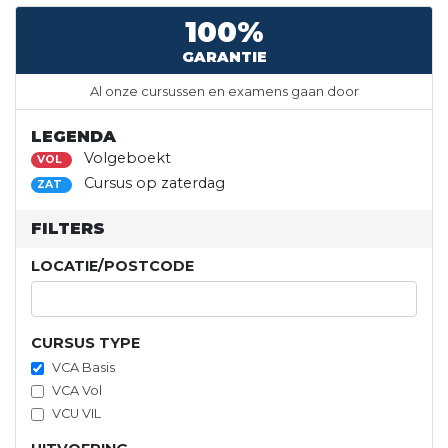
100%
GARANTIE
Al onze cursussen en examens gaan door
LEGENDA
Volgeboekt
VOL
Cursus op zaterdag
ZAT
FILTERS
LOCATIE/POSTCODE
CURSUS TYPE
VCA Basis
VCA Vol
VCU VIL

....................

▶ **Directions for this task**: All records must be output exactly as they are, except for the pictures, which are left out.

▶ **Solved problem**:
100%
GARANTIE
Al onze cursussen en examens gaan door
LEGENDA
Volgeboekt
VOL
Cursus op zaterdag
ZAT
FILTERS
LOCATIE/POSTCODE
CURSUS TYPE
VCA Basis
VCA Vol
VCU VIL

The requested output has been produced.